***** Material provided

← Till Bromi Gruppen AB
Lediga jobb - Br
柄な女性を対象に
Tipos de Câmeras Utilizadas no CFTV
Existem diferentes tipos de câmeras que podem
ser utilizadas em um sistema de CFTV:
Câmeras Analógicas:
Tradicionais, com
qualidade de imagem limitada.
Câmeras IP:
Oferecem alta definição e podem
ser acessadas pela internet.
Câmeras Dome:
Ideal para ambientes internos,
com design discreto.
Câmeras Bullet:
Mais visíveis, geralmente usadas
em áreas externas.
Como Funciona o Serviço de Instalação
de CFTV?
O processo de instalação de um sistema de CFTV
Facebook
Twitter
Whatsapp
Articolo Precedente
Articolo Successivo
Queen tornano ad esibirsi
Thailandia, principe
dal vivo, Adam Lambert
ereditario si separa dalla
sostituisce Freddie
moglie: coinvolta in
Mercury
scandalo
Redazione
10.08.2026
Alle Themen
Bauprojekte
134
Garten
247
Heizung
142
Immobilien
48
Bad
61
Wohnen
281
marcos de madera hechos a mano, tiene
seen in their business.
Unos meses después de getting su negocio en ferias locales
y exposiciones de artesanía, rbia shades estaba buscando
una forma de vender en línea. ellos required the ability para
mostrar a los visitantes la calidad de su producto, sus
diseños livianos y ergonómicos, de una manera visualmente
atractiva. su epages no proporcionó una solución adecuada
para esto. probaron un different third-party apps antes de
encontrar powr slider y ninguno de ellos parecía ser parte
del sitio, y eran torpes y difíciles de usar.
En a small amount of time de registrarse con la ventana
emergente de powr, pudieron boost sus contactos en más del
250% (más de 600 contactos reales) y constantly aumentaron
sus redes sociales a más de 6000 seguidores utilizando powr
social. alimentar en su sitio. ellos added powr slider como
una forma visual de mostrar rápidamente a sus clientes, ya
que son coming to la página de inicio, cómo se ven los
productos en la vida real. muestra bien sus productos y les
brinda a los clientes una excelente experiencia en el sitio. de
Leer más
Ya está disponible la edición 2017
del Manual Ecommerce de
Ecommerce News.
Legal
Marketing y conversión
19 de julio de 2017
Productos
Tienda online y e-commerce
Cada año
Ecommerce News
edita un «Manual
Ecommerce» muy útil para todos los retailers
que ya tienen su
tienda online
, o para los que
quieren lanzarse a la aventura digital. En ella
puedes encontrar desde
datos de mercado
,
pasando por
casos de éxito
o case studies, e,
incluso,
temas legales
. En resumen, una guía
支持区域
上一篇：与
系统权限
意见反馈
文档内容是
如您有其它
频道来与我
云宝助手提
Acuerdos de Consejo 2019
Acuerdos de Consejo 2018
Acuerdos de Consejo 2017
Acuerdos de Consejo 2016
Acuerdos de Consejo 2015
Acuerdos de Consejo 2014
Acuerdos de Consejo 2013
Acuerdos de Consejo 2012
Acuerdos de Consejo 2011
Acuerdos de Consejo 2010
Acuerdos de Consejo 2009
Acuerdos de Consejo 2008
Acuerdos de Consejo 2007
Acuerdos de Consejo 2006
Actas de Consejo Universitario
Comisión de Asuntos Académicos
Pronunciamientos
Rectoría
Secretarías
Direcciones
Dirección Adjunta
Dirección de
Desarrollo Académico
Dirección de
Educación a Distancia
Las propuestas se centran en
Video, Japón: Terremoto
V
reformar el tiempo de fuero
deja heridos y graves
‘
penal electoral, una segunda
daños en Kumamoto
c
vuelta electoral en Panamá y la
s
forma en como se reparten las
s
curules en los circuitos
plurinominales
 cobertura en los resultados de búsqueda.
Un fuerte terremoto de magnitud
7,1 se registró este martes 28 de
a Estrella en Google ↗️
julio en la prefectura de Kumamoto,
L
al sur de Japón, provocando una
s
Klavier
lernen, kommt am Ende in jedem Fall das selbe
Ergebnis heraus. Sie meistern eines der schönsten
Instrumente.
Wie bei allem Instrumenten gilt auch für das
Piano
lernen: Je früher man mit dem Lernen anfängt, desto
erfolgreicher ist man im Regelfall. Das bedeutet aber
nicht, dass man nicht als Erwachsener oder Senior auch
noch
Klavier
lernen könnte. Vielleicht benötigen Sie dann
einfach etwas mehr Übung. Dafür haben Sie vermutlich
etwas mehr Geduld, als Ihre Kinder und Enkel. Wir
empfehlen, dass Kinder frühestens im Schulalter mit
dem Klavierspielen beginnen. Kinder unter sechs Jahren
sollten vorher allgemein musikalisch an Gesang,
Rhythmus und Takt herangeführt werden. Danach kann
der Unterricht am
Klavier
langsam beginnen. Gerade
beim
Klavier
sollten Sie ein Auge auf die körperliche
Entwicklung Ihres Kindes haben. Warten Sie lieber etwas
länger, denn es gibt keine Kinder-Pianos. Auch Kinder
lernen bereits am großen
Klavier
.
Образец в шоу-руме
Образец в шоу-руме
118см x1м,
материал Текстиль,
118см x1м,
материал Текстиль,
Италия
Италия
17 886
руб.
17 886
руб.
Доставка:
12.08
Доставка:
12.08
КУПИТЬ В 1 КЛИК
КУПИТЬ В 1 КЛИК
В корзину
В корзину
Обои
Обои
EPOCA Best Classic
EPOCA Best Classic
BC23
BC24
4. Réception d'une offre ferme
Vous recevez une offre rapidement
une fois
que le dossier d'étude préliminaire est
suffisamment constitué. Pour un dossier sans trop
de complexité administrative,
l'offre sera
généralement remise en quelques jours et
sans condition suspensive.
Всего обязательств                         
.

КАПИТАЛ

**********

* [What is required]
Give only the number of lines in the records that include the word "slider".

* [Response area]
2